The spec author has always maintained that this sort of compatibility (RSS 0.91 is valid RSS 0.92 is valid RSS 2.0, just change the version attribute) is important, because to do otherwise would create a discontinuity.

scriptingnews.userland.com$1744#discontinuities

The same definition of compatibility has led to a somewhat absolutist stance on never obsoleting, replacing, or even deprecating existing elements. Thus the firm stance against "funky RSS", where the functionality of core elements was duplicated in namespaced elements.

backend.userland.com

And yet, in the past week alone, we've seen proposals for (1) moving all the core elements into a namespace (which would create a discontinuity), and (2) replacing webMaster, managingEditor, and author with namespaced equivalents (which would be funky by the above definition).

I'm puzzled.

Mark, your puzzlement is self-created. No one ever said that webMaster, managingEditor or author would be replaced. It was a feature request from a friend of yours, and we were trying to help. That's all. It would not be "funky" to use it, if you had a real need for it. Also, the word "moving" is probably inducing the confusion for you. Again, we were just investigating to see if a feature request could be accomodated. You know in the Mark Pilgrim Environment, just trying something out is something one has to defend against. Not much fun. May I suggest that you stick to your promise that you don't care about RSS, and get on with defining your own formats and protocols. Then you can learn the pleasures of having people take shots at you from the cheap seats.

Dave, flames like that will never get you anywhere. You really should learn how to do advocacy better. Here's a document that might help:

www.ibiblio.org

Meanwhile, my points stand. *If* you define a default namespace for RSS, (1) this *will* mean that valid RSS 0.9x feeds are no longer valid RSS 2.0 feeds, (2) this *will* break existing namespace-aware parsers, (3) this *will* create a "discontinuity", as you yourself have defined the term, and (4) this *will* directly contradict the roadmap that you yourself laid out in the RSS 2.0 specification.
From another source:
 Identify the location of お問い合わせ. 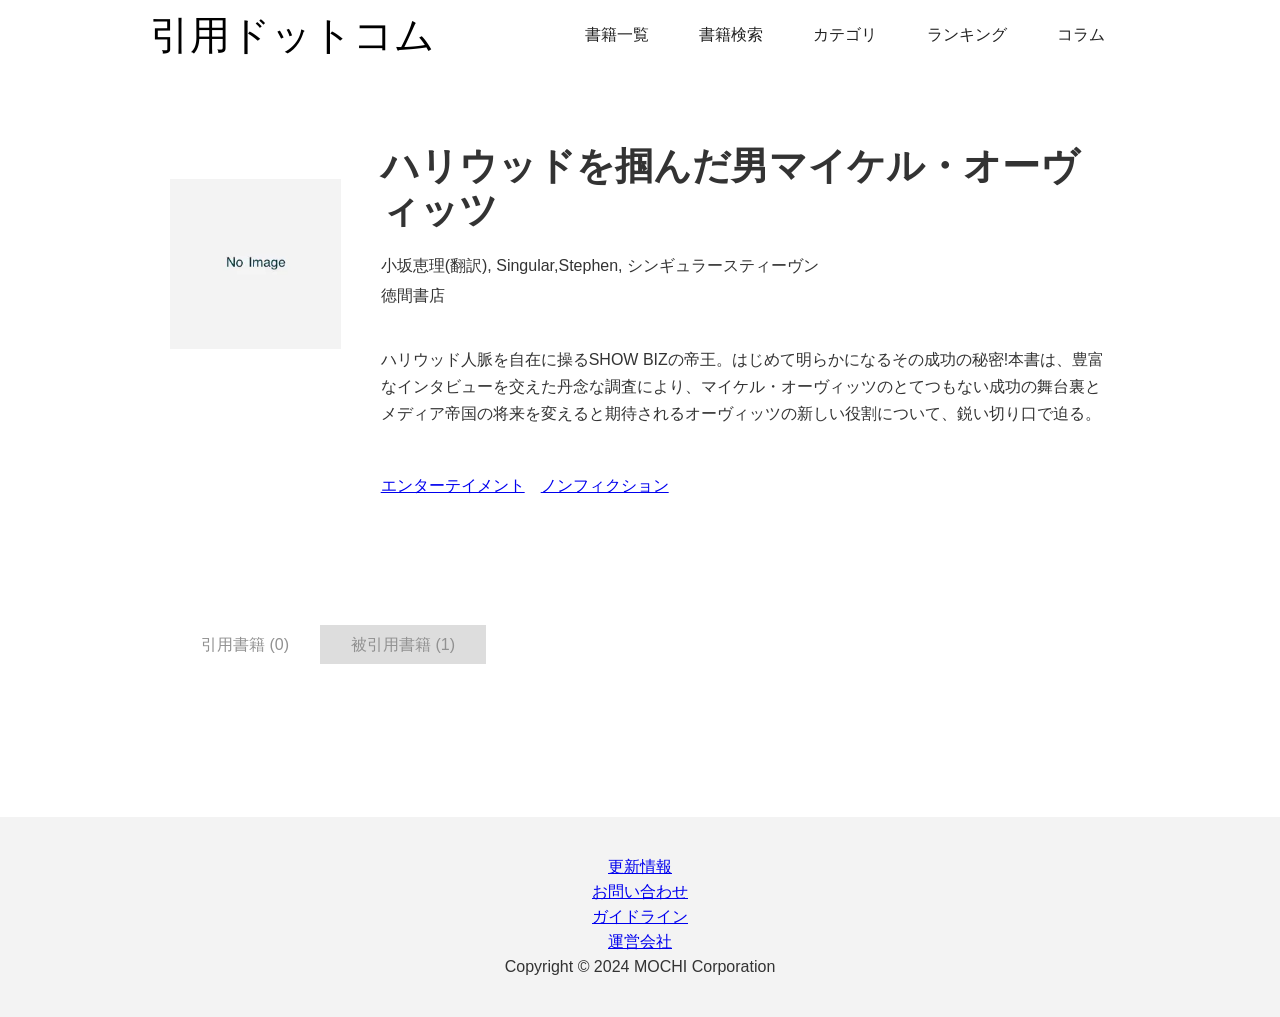 (640, 891).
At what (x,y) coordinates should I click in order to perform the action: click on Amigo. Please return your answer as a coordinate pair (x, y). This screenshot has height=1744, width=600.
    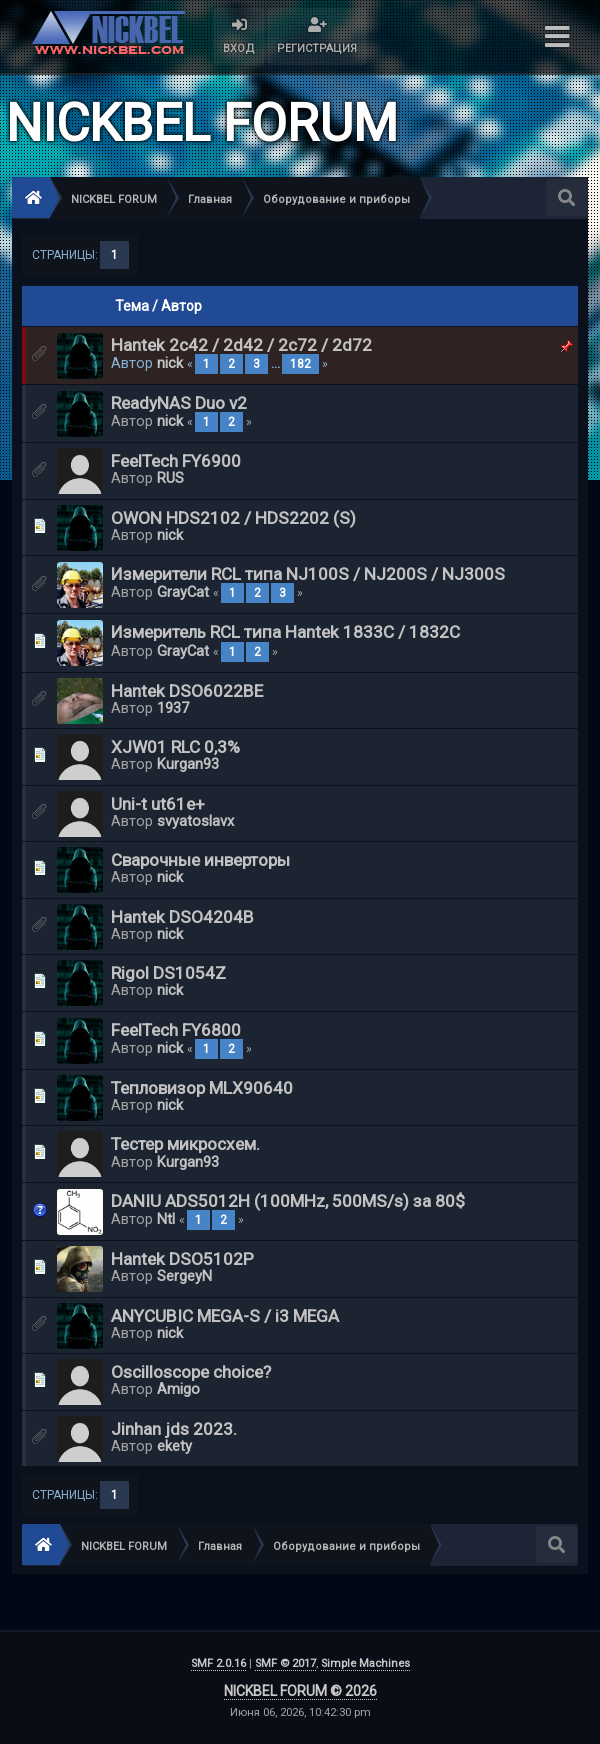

Whether you not you *actually* go through with it is irrelevant; given your previously unwavering positions on all of these issues, I am puzzled that you would even consider it.

That's one of the sore points in past debates regaring RSS, the whole notion of Winer's "unwavering postitions". 

It been nigh-on-impossible to get things clarified by Dave because of his past track record of being unwilling to take one step backward in order to get three GIANT steps forward.  There's a perception it's more about 'saving face' than it's ever about actual progress.  Some of the issues, like namespaces, have been shrouded more in myth than facts.  Combine that with the 'unwavering postition' aspect and the whole thing just falls apart. 

The people that DO understand the complex issues (and how to truly make them really, really simple) find that unless Dave somehow magically grasps the idea, it's pointless to bother trying anymore.

It's a wiki and as such is completely open to having edits applied to it.  Feel free, Dave, to help out the community by making contribtions to the wiki that clarify the results.